Es como inventar un método para construir casas en 20 días, pero contados no desde la compra del inmueble, sino desde cuando el constructor haya levantado cuatro millones de casas que ya tiene vendidas y cuya edificación tarda varios años. En ese caso, el constructor, por cumplir a como dé lugar, viola todas las normas de construcción y entrega a los compradores casas pésimamente construidas.
Conozco un proceso penal cuyo sindicado lleva casi tres años en la cárcel, y el periodo probatorio ha sido suspendido en múltiples oportunidades pues el juez debe fallar tutelas o decidir sobre un arrume incontable de procesos anteriores y posteriores. Pero lo más grave y violatorio del derecho de defensa es la caricatura del manejo de las pruebas y de los recursos interpuestos por las partes. En efecto, en múltiples oportunidades, sin argumentos racionales, el juez niega pruebas a todas luces conducentes y procedentes, todo con el ánimo de proferir sentencia lo más rápidamente posible. En mi sentir esta situación puede dar lugar a tutelas por violación del derecho de defensa, pues por correr, un juez no puede negar pruebas legalmente solicitadas por las partes.

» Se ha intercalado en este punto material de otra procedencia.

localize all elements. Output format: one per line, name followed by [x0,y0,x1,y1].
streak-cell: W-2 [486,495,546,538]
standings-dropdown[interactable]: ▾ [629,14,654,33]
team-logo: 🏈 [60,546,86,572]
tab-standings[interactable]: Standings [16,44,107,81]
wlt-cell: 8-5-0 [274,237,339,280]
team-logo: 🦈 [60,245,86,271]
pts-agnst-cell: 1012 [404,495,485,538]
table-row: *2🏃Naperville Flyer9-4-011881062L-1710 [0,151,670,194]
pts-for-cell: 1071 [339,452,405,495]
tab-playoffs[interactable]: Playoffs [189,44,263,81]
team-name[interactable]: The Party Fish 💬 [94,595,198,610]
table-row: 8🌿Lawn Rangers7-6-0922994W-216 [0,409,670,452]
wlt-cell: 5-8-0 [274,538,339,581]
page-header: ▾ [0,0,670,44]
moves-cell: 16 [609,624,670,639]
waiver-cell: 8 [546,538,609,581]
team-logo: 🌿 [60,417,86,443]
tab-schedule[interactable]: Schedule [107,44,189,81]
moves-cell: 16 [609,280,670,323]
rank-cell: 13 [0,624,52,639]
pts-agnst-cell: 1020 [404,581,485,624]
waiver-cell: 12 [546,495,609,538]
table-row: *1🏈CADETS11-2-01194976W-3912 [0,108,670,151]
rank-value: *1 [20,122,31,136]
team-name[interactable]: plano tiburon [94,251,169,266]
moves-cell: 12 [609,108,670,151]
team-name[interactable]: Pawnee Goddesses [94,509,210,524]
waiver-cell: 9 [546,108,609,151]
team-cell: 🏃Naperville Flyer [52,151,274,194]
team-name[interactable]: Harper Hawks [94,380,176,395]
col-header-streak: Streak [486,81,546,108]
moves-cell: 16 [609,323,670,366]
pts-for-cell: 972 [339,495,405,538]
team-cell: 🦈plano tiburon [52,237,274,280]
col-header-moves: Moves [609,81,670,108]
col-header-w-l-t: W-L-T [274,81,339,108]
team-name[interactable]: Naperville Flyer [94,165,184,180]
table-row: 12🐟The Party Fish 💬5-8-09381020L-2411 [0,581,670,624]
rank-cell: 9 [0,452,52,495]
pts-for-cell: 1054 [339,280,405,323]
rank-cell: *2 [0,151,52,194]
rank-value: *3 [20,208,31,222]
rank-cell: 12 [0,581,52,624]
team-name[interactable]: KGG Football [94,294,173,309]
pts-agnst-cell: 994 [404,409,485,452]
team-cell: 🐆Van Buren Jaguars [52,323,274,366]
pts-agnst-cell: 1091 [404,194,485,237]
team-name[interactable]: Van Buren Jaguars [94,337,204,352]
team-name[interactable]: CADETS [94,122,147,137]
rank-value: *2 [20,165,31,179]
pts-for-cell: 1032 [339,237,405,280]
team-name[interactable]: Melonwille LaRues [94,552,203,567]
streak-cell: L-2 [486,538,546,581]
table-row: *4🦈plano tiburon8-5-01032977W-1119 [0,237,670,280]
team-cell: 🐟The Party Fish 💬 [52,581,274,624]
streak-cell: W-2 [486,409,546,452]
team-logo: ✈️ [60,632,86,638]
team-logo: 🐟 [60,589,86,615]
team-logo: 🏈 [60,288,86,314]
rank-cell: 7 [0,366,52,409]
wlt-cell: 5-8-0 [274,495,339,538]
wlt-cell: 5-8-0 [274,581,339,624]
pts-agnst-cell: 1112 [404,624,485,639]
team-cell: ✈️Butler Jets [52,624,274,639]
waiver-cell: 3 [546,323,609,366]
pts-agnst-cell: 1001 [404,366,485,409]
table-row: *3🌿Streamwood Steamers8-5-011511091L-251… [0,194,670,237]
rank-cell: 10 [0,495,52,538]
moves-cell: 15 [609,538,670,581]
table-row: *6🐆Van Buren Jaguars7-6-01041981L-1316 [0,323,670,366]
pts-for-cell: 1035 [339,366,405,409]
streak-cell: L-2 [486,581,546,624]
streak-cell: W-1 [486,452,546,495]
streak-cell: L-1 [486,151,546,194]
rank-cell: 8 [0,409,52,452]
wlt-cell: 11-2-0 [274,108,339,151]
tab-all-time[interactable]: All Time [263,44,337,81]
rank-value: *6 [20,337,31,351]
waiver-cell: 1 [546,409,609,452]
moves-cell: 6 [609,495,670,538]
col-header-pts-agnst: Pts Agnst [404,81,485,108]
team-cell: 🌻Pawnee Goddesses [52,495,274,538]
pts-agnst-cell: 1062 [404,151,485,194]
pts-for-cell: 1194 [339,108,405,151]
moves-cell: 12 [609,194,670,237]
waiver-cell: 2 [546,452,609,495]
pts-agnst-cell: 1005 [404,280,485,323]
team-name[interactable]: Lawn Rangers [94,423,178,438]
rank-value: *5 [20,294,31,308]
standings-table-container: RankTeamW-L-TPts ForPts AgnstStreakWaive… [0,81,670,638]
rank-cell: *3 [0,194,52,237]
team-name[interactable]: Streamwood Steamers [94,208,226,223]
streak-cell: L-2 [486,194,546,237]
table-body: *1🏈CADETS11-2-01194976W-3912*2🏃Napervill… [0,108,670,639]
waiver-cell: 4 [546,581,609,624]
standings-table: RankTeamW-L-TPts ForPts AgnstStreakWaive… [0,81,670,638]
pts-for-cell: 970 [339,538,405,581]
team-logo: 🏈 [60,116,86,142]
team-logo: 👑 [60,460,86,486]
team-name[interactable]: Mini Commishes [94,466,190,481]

Y ni qué decir de lo relativo a los recursos. Llevamos 25 años desarrollando y enseñando la doctrina de la argumentación jurídica como método de racionalidad y justicia objetiva de las decisiones judiciales. Pero para poder argumentar en caliente se requieren jueces como Hércules, el juez magnífico de Dworkin. Por ello, cuando se interpone un recurso, el juez, si es sensato y no tiene absoluta claridad para decidir, debe suspender la audiencia. En los conceptos para clientes, o en los alegatos o providencias en los procesos ordinarios, los abogados y los jueces requieren hasta de semanas enteras para instruirse y argumentar lo más racionalmente posible. Pero en los procesos de oralidad, el juez o el funcionario encargado del proceso, sin el más mínimo respeto por la argumentación, sin tiempo de pensar ni de estudiar, resuelven los recursos y violan los principios procesales, pues como le sucedería al más inteligente de nuestros juristas, ignoran la profundidad del mundo normativo que deben aplicar sobre la marcha. Dicho de otra forma, el principio de oralidad en Colombia destruyó de un plumazo el principio de la argumentación y de paso el derecho de defensa.
La solución es nombrar los jueces formados, necesarios para poner los juzgados al día, y volver al sistema que teníamos anteriormente, pues el problema no era el tipo de proceso, sino la desbordada congestión judicial.